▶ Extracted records
[Start of section]

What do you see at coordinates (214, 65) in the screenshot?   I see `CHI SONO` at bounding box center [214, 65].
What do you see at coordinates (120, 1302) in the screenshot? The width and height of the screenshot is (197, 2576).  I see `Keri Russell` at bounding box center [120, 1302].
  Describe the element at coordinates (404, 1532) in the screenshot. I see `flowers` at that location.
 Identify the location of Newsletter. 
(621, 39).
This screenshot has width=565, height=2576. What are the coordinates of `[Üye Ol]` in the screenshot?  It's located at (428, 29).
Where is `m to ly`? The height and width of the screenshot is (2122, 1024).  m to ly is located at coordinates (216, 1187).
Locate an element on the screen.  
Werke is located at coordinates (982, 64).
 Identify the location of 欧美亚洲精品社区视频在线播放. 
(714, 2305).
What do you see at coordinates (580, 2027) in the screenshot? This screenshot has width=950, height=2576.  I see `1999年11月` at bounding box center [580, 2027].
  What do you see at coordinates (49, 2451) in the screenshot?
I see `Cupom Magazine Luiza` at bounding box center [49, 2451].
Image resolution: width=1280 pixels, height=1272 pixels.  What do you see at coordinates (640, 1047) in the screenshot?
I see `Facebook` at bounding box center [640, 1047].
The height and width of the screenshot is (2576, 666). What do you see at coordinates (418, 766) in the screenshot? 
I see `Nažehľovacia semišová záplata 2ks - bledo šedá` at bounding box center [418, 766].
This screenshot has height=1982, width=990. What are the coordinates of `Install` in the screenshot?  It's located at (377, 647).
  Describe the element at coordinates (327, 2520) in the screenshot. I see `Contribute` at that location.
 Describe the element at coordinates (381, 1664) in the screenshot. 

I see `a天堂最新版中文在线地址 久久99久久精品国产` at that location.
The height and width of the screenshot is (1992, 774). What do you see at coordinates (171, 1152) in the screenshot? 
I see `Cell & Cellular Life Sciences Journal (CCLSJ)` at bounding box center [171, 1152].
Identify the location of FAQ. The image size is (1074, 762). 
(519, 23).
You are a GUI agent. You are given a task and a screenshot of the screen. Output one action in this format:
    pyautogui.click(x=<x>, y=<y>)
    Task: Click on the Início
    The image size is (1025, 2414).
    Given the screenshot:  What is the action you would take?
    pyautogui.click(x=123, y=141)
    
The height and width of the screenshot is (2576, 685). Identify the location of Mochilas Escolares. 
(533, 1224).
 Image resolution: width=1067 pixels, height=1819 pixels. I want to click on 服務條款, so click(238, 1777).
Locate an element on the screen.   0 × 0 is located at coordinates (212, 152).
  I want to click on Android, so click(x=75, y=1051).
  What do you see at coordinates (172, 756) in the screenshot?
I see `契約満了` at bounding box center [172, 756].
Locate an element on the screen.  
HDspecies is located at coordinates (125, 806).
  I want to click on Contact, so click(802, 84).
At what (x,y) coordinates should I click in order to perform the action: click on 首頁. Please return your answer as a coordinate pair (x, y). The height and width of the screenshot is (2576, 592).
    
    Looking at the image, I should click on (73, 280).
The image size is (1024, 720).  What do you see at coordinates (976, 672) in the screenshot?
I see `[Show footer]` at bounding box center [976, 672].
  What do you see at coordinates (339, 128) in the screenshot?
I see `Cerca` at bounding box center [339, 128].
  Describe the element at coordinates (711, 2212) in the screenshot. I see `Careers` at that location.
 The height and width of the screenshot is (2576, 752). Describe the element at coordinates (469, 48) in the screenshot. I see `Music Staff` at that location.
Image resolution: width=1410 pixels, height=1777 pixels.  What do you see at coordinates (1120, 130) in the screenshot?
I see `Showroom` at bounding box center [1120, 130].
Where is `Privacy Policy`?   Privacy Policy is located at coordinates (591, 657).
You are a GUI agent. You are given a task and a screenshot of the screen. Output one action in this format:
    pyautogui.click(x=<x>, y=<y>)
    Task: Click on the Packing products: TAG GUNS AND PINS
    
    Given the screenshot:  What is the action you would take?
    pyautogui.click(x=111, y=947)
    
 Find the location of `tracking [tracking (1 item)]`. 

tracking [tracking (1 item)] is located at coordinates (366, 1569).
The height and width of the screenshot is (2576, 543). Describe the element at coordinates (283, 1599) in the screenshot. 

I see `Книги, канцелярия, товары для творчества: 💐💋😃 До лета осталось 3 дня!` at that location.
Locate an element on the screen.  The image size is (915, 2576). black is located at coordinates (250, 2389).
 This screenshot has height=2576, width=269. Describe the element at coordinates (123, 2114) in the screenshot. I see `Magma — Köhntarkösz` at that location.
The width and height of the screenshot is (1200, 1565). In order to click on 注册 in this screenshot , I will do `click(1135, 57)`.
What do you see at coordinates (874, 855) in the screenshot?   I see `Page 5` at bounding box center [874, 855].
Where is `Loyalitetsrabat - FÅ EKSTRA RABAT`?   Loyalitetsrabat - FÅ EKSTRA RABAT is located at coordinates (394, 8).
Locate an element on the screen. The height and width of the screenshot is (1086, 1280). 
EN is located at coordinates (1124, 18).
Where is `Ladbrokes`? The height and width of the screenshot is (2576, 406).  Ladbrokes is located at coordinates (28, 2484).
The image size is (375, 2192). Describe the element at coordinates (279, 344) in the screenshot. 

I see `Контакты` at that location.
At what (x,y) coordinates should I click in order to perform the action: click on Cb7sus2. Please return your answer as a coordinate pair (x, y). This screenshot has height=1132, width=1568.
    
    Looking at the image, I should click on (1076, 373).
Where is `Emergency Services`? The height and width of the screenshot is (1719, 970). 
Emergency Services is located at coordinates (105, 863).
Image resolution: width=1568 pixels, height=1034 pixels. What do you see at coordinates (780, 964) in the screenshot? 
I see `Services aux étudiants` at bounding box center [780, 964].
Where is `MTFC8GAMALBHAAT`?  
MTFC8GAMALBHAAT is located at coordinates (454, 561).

[End of section]

▶ Goal of the exercise
Using the same words as the original, repeat the records above.

▶ Response to this exercise
What do you see at coordinates (214, 65) in the screenshot?   I see `CHI SONO` at bounding box center [214, 65].
What do you see at coordinates (120, 1302) in the screenshot? The width and height of the screenshot is (197, 2576).  I see `Keri Russell` at bounding box center [120, 1302].
  Describe the element at coordinates (404, 1532) in the screenshot. I see `flowers` at that location.
 Identify the location of Newsletter. 
(621, 39).
This screenshot has width=565, height=2576. What are the coordinates of `[Üye Ol]` in the screenshot?  It's located at (428, 29).
Where is `m to ly`? The height and width of the screenshot is (2122, 1024).  m to ly is located at coordinates (216, 1187).
Locate an element on the screen.  
Werke is located at coordinates (982, 64).
 Identify the location of 欧美亚洲精品社区视频在线播放. 
(714, 2305).
What do you see at coordinates (580, 2027) in the screenshot? This screenshot has width=950, height=2576.  I see `1999年11月` at bounding box center [580, 2027].
  What do you see at coordinates (49, 2451) in the screenshot?
I see `Cupom Magazine Luiza` at bounding box center [49, 2451].
Image resolution: width=1280 pixels, height=1272 pixels.  What do you see at coordinates (640, 1047) in the screenshot?
I see `Facebook` at bounding box center [640, 1047].
The height and width of the screenshot is (2576, 666). What do you see at coordinates (418, 766) in the screenshot? 
I see `Nažehľovacia semišová záplata 2ks - bledo šedá` at bounding box center [418, 766].
This screenshot has height=1982, width=990. What are the coordinates of `Install` in the screenshot?  It's located at (377, 647).
  Describe the element at coordinates (327, 2520) in the screenshot. I see `Contribute` at that location.
 Describe the element at coordinates (381, 1664) in the screenshot. 

I see `a天堂最新版中文在线地址 久久99久久精品国产` at that location.
The height and width of the screenshot is (1992, 774). What do you see at coordinates (171, 1152) in the screenshot? 
I see `Cell & Cellular Life Sciences Journal (CCLSJ)` at bounding box center [171, 1152].
Identify the location of FAQ. The image size is (1074, 762). 
(519, 23).
You are a GUI agent. You are given a task and a screenshot of the screen. Output one action in this format:
    pyautogui.click(x=<x>, y=<y>)
    Task: Click on the Início
    The image size is (1025, 2414).
    Given the screenshot:  What is the action you would take?
    pyautogui.click(x=123, y=141)
    
The height and width of the screenshot is (2576, 685). Identify the location of Mochilas Escolares. 
(533, 1224).
 Image resolution: width=1067 pixels, height=1819 pixels. I want to click on 服務條款, so click(238, 1777).
Locate an element on the screen.   0 × 0 is located at coordinates (212, 152).
  I want to click on Android, so click(x=75, y=1051).
  What do you see at coordinates (172, 756) in the screenshot?
I see `契約満了` at bounding box center [172, 756].
Locate an element on the screen.  
HDspecies is located at coordinates (125, 806).
  I want to click on Contact, so click(802, 84).
At what (x,y) coordinates should I click in order to perform the action: click on 首頁. Please return your answer as a coordinate pair (x, y). The height and width of the screenshot is (2576, 592).
    
    Looking at the image, I should click on (73, 280).
The image size is (1024, 720).  What do you see at coordinates (976, 672) in the screenshot?
I see `[Show footer]` at bounding box center [976, 672].
  What do you see at coordinates (339, 128) in the screenshot?
I see `Cerca` at bounding box center [339, 128].
  Describe the element at coordinates (711, 2212) in the screenshot. I see `Careers` at that location.
 The height and width of the screenshot is (2576, 752). Describe the element at coordinates (469, 48) in the screenshot. I see `Music Staff` at that location.
Image resolution: width=1410 pixels, height=1777 pixels.  What do you see at coordinates (1120, 130) in the screenshot?
I see `Showroom` at bounding box center [1120, 130].
Where is `Privacy Policy`?   Privacy Policy is located at coordinates (591, 657).
You are a GUI agent. You are given a task and a screenshot of the screen. Output one action in this format:
    pyautogui.click(x=<x>, y=<y>)
    Task: Click on the Packing products: TAG GUNS AND PINS
    
    Given the screenshot:  What is the action you would take?
    pyautogui.click(x=111, y=947)
    
 Find the location of `tracking [tracking (1 item)]`. 

tracking [tracking (1 item)] is located at coordinates (366, 1569).
The height and width of the screenshot is (2576, 543). Describe the element at coordinates (283, 1599) in the screenshot. 

I see `Книги, канцелярия, товары для творчества: 💐💋😃 До лета осталось 3 дня!` at that location.
Locate an element on the screen.  The image size is (915, 2576). black is located at coordinates (250, 2389).
 This screenshot has height=2576, width=269. Describe the element at coordinates (123, 2114) in the screenshot. I see `Magma — Köhntarkösz` at that location.
The width and height of the screenshot is (1200, 1565). In order to click on 注册 in this screenshot , I will do `click(1135, 57)`.
What do you see at coordinates (874, 855) in the screenshot?   I see `Page 5` at bounding box center [874, 855].
Where is `Loyalitetsrabat - FÅ EKSTRA RABAT`?   Loyalitetsrabat - FÅ EKSTRA RABAT is located at coordinates (394, 8).
Locate an element on the screen. The height and width of the screenshot is (1086, 1280). 
EN is located at coordinates (1124, 18).
Where is `Ladbrokes`? The height and width of the screenshot is (2576, 406).  Ladbrokes is located at coordinates (28, 2484).
The image size is (375, 2192). Describe the element at coordinates (279, 344) in the screenshot. 

I see `Контакты` at that location.
At what (x,y) coordinates should I click in order to perform the action: click on Cb7sus2. Please return your answer as a coordinate pair (x, y). This screenshot has height=1132, width=1568.
    
    Looking at the image, I should click on (1076, 373).
Where is `Emergency Services`? The height and width of the screenshot is (1719, 970). 
Emergency Services is located at coordinates (105, 863).
Image resolution: width=1568 pixels, height=1034 pixels. What do you see at coordinates (780, 964) in the screenshot? 
I see `Services aux étudiants` at bounding box center [780, 964].
Where is `MTFC8GAMALBHAAT`?  
MTFC8GAMALBHAAT is located at coordinates (454, 561).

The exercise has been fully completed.